Saved data entries
+-------+

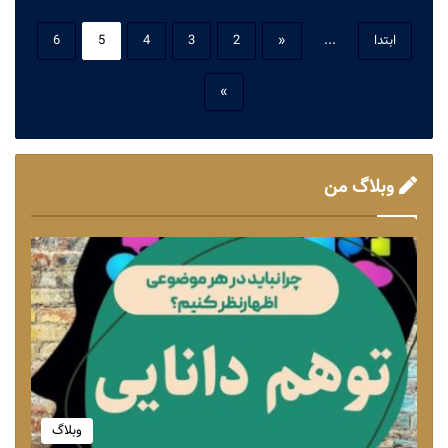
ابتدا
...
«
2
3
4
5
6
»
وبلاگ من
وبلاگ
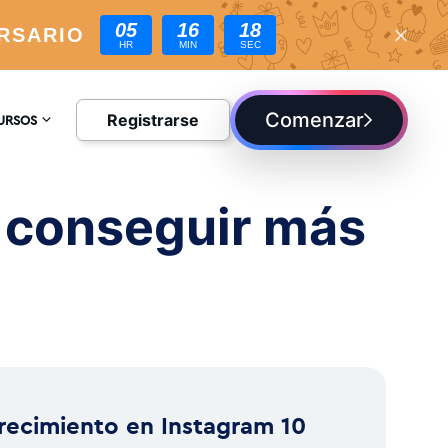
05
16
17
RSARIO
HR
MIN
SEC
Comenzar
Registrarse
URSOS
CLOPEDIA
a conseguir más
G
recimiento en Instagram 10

+-------+

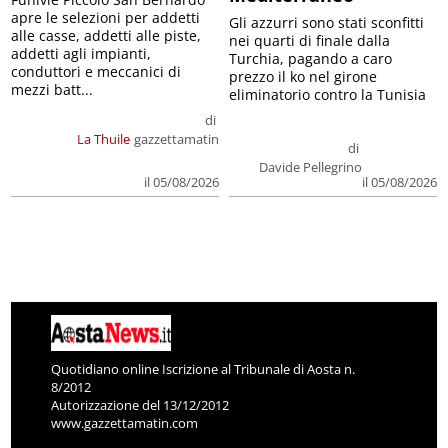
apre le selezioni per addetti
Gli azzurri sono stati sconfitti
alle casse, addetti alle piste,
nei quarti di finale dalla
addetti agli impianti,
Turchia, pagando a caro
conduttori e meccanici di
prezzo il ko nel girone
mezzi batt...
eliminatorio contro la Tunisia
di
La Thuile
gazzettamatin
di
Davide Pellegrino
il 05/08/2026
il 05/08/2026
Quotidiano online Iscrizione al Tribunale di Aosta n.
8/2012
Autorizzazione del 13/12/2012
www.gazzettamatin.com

+-------+

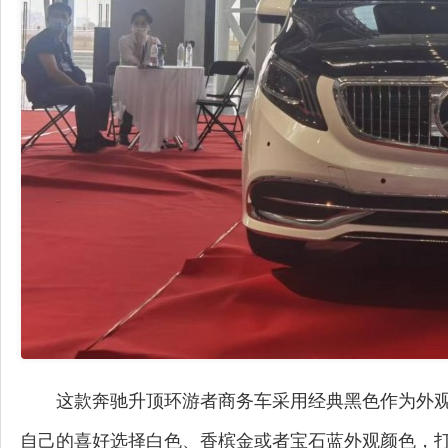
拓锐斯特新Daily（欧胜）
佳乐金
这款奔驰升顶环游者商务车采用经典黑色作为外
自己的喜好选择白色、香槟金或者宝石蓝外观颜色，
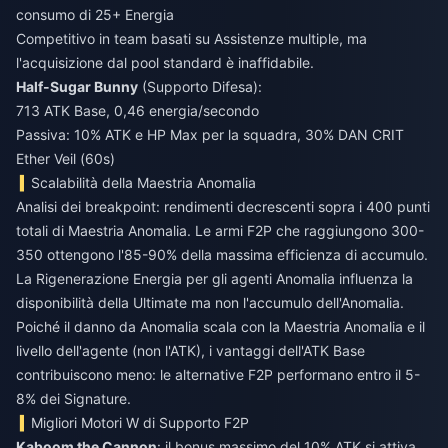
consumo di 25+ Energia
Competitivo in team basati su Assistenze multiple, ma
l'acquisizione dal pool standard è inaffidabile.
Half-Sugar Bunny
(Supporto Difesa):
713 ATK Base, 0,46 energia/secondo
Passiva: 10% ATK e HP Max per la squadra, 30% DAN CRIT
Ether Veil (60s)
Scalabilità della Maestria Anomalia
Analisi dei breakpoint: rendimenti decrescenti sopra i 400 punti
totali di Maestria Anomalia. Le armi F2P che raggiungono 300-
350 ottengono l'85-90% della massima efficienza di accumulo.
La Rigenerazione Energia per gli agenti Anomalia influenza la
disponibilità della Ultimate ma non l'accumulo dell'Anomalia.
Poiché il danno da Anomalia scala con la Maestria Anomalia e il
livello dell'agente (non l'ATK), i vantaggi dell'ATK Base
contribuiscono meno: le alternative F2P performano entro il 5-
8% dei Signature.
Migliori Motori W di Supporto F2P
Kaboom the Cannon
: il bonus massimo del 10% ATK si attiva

+-------+

### Work order
Reproduce all lines from the records above that include the word "addetti".

### Result of the exercise
apre le selezioni per addetti
alle casse, addetti alle piste,
addetti agli impianti,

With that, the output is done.